In this post we will look at a way of helping students discover the numerical and graphical properties of the derivative and how they can be determined from the graph of the function. These ideas can be used very early, when you are first relating the function and its derivative. (In my next post we will look at the problem the other way around – using the derivative to find out about the function.)
Click on the graph below. This will take you to a graph I posted on the Desmos website (Desmos.com). This is a free and really easy to use grapher, which you and your students can use. If you sign up for your own account, you can make and save graphs for your class or use some of those that are built-in (click on the three horizontal bars at the upper left of the screen). Your students may do this as well. There are also Desmos apps for smart phones and tablets.

When you click on the graph a file called “function => derivative” should open. This is what you should see:
On the left is a list of equations. Those with a colored circle to its left are turned on; click the circle to toggle the graphs on and off. Here’s what they do:

  • f(x) is the equation of the function we will start with. Later you may change this to whatever function you are investigating. You will not have to change any of the others when you change the function. This one should be turned on.
  • g(x) is the derivative of f(x). Leave this turned off.
  • h(x) is a special function. The expression at the end, \frac{\sqrt{a-x}}{\sqrt{a-x}}, is what makes the slider work. This is a syntax trick and not part of the derivative. If x is to the right of a (i.e. x < a) the expression is equal to one and the derivative will graph. If x is to the right of a, (i.e. a < x) then the expression is undefined, and nothing will graph. Initially, turned off.
  • k(x) is the graph of a segment tangent to f at x = a. Click on the equation if you want to see how the segment is drawn by restricting the domain of x. Initially, turned on.
  • The next equation, x = a, is the equation of the dashed vertical line. This is included so that, later, we can see precisely how points on the graph are located above one another. Initially, turned off.
  • (a, f(a)) is the point of tangency. Initially, turned on.
  • The last box is the slider for the variable a. Its domain is shown at the ends. This may be changed by clicking on one end or clicking on the “gear” icon at the top of the list.

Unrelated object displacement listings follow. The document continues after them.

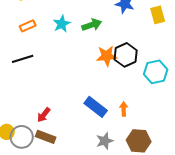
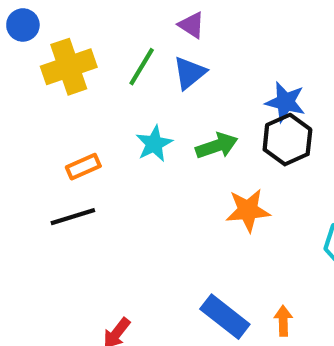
orange rectangle: (28, 26) -> (83, 167), moved
black hexagon: (126, 55) -> (287, 140), moved

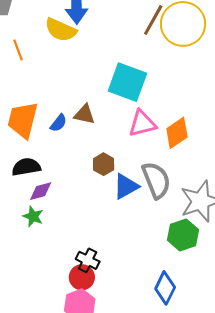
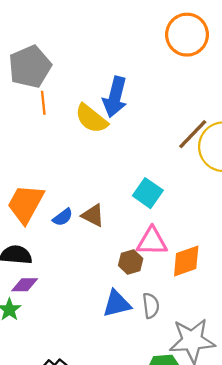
orange line: (18, 50) -> (43, 103), moved
cyan square: (127, 82) -> (148, 193), size x0.7
brown hexagon: (104, 164) -> (131, 262), moved
gray semicircle: (156, 180) -> (151, 306), size x0.6

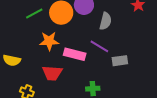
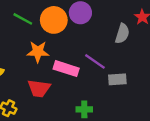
green line: (34, 14) -> (23, 19), turned 54
gray semicircle: (106, 21) -> (122, 34), moved

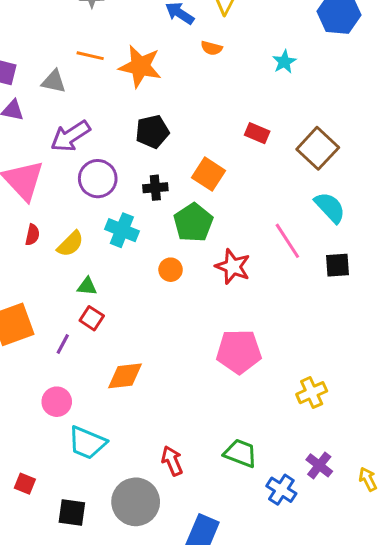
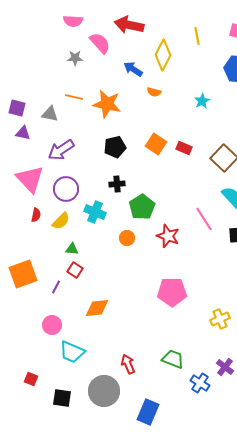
orange square: (208, 174) -> (156, 144), moved
purple circle: (98, 179) -> (66, 189), moved

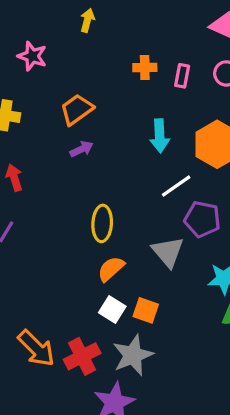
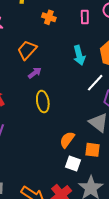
orange cross: (145, 68) -> (49, 17), moved, turned 32
yellow ellipse: (102, 223) -> (43, 102), moved
orange square: (146, 310) -> (92, 150), moved

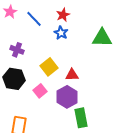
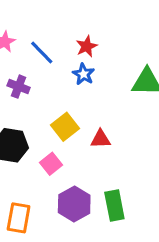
purple cross: (17, 50) -> (19, 87), moved
purple hexagon: (67, 97) -> (74, 204), moved

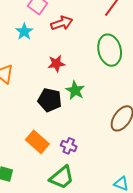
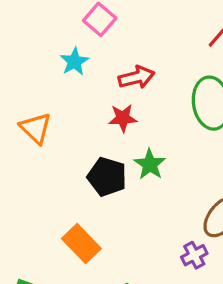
red arrow: (62, 23) -> (136, 77), moved
purple cross: (69, 146) -> (194, 255), moved, turned 35

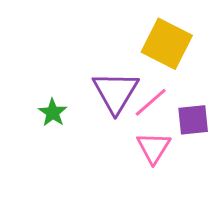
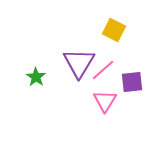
yellow square: (167, 44) -> (114, 30), size x0.7

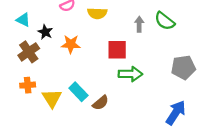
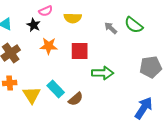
gray arrow: (139, 24) -> (111, 28), turned -48
black star: (45, 32) -> (34, 25), moved
red square: (117, 50) -> (80, 51), moved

The icons at the top right of the graph let you zoom in and out or set the viewing window. You may click on the wrench icon and make other adjustments. “Projector Mode” makes the graph thicker and may help students see better when you project the graph.
Okay, you are now Desmos experts! Really, it’s that easy. The “?” at the top right has a few more instructions and you can download the user’s guide, a brief 13 pages.

Investigating the derivative
Do this before proving all the associated theorems. Let the class discover the relations between the graph of the function and its derivative. Prove them, or explain why they are so, later. You may want to spread all this over several days, perhaps dealing with where the function is increasing or decreasing and extreme values the first day and working with concavity the second.
1. Begin with just f(x), k(x), and the point (a, f(a)) turned on (click the circle to the left of the equation to toggle graphs on and off). Use the slider to move the tangent segment along the graph.
Draw the class’s attention to important things but let them formulate the observations in words. Ask your class a series of questions about what they see. Things like:

  • When the function is increasing, is the slope of the tangent segment positive or negative? When the function is decreasing, is the slope of the tangent segment positive or negative? Why?
  • What happens with the derivative when the function changes from increasing to decreasing or vice versa?
  • Notice that sometimes the tangent segment lies above the function and sometimes below. What does the function look like when the tangent is above (below)?
  • In the box for the slider delete the number and type a = 0; this moves the slider to the origin. Can you see what its slope is here? You can type in other numbers such as pi/6, or pi/2 and read the slope there. (If the slider disappears when you do this, type in a = 0 and it will come back.)
  • If you can project on a white board or are using a Smartboard, mark the points (a, slope at a) and see if you can graph the derivative.

2. Next turn on h(x) and x = a. Move the slider.

  • What are you seeing? As you move the slider the dashed vertical line moves to show you where you are. The graph of the derivative is drawn to the left of the dashed line.
  • Once again question the class about what they observe. Notice such things as on intervals where the function increases, the derivative is greater than or equal to zero, etc. Review all the things you discovered in part 1. Remember often students don’t associate things such as “the derivative is negative” with the “graph of the derivative lies below the x-axis.“
  • How does the concavity relate to the graph of the derivative?

3. Now change the starting function to something else.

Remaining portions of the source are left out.